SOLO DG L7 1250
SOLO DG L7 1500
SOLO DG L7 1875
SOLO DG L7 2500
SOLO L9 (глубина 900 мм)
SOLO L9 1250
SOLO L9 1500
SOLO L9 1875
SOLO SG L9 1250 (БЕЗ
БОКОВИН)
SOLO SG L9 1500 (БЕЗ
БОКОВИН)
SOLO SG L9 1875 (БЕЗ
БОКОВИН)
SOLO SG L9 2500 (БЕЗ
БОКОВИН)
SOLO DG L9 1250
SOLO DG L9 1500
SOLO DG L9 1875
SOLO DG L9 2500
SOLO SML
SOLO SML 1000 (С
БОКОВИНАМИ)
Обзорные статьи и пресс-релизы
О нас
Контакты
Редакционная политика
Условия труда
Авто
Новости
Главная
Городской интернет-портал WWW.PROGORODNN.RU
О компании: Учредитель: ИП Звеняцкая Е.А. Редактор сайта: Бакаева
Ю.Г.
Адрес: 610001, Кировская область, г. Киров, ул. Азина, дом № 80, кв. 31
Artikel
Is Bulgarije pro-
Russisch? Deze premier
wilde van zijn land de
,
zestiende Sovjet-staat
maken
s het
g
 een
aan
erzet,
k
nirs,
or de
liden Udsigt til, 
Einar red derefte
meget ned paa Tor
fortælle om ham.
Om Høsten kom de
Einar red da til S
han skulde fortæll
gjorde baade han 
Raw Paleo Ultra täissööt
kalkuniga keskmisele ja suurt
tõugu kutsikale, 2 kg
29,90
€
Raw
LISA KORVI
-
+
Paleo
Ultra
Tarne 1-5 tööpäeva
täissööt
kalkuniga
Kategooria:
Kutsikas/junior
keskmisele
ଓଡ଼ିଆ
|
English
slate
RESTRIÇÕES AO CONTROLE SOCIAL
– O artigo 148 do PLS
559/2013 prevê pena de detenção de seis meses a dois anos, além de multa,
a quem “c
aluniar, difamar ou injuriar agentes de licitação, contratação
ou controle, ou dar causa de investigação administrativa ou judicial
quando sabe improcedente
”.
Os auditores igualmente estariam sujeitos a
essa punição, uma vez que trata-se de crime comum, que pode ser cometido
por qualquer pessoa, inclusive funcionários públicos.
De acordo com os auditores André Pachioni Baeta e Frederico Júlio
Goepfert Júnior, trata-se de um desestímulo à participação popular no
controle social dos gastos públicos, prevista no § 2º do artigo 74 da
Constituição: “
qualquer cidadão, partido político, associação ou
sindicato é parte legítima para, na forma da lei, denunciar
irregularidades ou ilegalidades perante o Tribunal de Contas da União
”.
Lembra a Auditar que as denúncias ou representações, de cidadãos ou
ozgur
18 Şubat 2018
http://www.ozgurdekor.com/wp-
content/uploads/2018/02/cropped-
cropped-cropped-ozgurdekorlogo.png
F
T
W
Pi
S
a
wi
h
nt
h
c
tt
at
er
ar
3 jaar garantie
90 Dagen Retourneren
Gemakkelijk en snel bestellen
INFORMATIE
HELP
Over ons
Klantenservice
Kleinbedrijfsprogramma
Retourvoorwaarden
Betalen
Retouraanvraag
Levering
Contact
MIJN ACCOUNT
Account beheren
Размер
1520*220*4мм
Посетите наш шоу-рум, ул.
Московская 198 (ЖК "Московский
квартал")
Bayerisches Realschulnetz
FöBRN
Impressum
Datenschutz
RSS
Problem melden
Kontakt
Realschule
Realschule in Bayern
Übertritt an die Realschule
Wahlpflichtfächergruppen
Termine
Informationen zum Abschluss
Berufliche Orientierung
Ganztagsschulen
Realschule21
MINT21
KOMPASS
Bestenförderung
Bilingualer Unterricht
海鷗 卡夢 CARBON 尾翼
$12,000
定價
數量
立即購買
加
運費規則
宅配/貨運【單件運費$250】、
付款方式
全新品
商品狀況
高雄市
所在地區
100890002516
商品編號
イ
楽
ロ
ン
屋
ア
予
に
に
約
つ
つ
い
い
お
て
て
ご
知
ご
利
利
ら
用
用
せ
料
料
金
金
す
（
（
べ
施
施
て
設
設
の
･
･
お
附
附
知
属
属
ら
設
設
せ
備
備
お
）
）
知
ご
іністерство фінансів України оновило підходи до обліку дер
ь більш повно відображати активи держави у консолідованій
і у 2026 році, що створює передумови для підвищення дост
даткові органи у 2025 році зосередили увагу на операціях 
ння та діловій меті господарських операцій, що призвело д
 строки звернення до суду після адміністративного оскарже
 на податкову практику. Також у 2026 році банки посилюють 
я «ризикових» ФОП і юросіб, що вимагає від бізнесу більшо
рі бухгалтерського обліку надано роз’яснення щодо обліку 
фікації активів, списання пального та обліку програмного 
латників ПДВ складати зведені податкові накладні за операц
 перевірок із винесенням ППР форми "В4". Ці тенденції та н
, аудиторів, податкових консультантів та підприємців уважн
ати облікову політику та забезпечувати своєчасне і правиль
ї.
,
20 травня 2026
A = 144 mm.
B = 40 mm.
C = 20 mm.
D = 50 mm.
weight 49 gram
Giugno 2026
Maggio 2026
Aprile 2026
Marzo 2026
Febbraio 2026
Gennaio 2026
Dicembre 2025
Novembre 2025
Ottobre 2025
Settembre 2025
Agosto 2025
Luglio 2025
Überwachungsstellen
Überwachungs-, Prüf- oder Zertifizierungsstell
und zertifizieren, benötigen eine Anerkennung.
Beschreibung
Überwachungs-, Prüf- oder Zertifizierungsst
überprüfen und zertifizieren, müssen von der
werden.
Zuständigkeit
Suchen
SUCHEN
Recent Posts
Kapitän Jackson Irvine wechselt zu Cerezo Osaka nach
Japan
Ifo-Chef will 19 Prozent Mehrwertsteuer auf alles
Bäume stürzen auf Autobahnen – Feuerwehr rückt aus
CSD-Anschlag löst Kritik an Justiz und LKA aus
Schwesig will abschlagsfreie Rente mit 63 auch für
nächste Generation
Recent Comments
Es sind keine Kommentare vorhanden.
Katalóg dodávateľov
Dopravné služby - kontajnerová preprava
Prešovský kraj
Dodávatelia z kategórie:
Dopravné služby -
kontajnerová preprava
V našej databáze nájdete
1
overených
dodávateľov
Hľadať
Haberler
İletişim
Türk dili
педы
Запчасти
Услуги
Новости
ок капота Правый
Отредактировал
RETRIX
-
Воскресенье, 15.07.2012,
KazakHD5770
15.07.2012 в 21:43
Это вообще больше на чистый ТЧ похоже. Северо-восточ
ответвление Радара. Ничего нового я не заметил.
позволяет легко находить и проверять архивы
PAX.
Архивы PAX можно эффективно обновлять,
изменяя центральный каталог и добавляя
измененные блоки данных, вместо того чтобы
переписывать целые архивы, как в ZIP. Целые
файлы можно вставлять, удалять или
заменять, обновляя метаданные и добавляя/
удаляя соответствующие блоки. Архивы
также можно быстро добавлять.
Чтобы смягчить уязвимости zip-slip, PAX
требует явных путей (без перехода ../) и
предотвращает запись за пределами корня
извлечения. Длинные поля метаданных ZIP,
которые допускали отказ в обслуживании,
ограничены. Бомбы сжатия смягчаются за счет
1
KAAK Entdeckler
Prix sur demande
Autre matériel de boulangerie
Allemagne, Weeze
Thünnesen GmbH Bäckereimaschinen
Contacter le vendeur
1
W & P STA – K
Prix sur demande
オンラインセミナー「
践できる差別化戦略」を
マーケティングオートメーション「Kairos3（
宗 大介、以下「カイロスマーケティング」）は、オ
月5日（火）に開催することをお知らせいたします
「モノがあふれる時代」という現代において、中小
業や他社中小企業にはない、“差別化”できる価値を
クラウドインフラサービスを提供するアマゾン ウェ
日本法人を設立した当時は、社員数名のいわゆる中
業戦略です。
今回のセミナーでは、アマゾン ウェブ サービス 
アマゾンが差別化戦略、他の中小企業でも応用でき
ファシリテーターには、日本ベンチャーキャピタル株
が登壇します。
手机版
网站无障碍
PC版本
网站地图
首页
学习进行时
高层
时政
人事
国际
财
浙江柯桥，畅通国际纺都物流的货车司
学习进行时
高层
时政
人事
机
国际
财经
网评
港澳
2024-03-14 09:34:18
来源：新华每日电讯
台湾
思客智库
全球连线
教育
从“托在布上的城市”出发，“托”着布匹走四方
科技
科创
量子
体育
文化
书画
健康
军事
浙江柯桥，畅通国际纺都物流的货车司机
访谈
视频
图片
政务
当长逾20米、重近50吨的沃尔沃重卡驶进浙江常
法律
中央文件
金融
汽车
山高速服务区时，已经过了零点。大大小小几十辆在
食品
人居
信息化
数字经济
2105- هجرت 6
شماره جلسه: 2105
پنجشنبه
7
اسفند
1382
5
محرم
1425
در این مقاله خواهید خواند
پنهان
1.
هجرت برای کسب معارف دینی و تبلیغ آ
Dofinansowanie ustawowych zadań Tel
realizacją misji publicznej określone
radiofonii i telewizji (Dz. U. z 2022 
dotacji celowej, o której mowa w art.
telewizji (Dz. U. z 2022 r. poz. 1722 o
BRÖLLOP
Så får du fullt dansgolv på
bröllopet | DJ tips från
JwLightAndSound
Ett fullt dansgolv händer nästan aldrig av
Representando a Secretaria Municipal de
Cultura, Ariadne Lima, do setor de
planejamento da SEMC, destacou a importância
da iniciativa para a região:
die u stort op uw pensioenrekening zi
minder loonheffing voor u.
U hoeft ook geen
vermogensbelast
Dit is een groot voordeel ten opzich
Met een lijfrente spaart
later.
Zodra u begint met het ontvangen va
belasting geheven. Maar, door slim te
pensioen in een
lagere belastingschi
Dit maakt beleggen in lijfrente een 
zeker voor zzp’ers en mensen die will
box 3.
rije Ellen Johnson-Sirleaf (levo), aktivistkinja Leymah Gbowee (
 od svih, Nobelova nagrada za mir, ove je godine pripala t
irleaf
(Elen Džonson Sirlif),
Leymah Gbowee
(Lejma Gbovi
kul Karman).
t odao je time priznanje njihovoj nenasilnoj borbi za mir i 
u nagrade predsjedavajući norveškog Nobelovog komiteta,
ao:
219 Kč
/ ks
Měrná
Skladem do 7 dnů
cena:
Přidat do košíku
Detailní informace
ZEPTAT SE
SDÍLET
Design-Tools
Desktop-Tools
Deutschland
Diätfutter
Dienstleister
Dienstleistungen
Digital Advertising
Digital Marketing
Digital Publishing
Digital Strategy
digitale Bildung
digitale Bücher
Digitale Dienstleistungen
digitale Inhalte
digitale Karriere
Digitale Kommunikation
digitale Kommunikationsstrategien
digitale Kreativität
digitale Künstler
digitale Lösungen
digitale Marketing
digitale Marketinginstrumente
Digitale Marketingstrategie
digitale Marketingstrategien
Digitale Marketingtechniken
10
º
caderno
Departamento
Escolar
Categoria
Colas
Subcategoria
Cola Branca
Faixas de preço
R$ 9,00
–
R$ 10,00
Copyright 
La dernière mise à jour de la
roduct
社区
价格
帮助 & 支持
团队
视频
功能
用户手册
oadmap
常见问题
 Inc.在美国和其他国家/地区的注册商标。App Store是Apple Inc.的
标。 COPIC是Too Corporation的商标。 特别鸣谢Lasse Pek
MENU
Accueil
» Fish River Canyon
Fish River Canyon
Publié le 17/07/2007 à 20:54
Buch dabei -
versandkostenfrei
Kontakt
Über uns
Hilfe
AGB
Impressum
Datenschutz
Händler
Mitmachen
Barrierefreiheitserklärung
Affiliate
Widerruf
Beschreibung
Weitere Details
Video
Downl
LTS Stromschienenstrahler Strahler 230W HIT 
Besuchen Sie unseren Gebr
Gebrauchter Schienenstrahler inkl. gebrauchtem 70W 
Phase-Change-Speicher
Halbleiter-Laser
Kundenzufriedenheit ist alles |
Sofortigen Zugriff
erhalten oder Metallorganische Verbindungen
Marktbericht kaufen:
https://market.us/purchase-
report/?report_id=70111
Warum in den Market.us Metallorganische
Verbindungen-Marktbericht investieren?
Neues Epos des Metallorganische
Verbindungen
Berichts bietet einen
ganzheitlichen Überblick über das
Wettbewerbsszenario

------------------------------------------------------------

__Task statement__.
The line above containing "90 Dagen Retourneren", the line containing "Maggio 2026", and every line between them are to be transcribed exactly; no other line is wanted.

__Output of the task__.
90 Dagen Retourneren
Gemakkelijk en snel bestellen
INFORMATIE
HELP
Over ons
Klantenservice
Kleinbedrijfsprogramma
Retourvoorwaarden
Betalen
Retouraanvraag
Levering
Contact
MIJN ACCOUNT
Account beheren
Размер
1520*220*4мм
Посетите наш шоу-рум, ул.
Московская 198 (ЖК "Московский
квартал")
Bayerisches Realschulnetz
FöBRN
Impressum
Datenschutz
RSS
Problem melden
Kontakt
Realschule
Realschule in Bayern
Übertritt an die Realschule
Wahlpflichtfächergruppen
Termine
Informationen zum Abschluss
Berufliche Orientierung
Ganztagsschulen
Realschule21
MINT21
KOMPASS
Bestenförderung
Bilingualer Unterricht
海鷗 卡夢 CARBON 尾翼
$12,000
定價
數量
立即購買
加
運費規則
宅配/貨運【單件運費$250】、
付款方式
全新品
商品狀況
高雄市
所在地區
100890002516
商品編號
イ
楽
ロ
ン
屋
ア
予
に
に
約
つ
つ
い
い
お
て
て
ご
知
ご
利
利
ら
用
用
せ
料
料
金
金
す
（
（
べ
施
施
て
設
設
の
･
･
お
附
附
知
属
属
ら
設
設
せ
備
備
お
）
）
知
ご
іністерство фінансів України оновило підходи до обліку дер
ь більш повно відображати активи держави у консолідованій
і у 2026 році, що створює передумови для підвищення дост
даткові органи у 2025 році зосередили увагу на операціях 
ння та діловій меті господарських операцій, що призвело д
 строки звернення до суду після адміністративного оскарже
 на податкову практику. Також у 2026 році банки посилюють 
я «ризикових» ФОП і юросіб, що вимагає від бізнесу більшо
рі бухгалтерського обліку надано роз’яснення щодо обліку 
фікації активів, списання пального та обліку програмного 
латників ПДВ складати зведені податкові накладні за операц
 перевірок із винесенням ППР форми "В4". Ці тенденції та н
, аудиторів, податкових консультантів та підприємців уважн
ати облікову політику та забезпечувати своєчасне і правиль
ї.
,
20 травня 2026
A = 144 mm.
B = 40 mm.
C = 20 mm.
D = 50 mm.
weight 49 gram
Giugno 2026
Maggio 2026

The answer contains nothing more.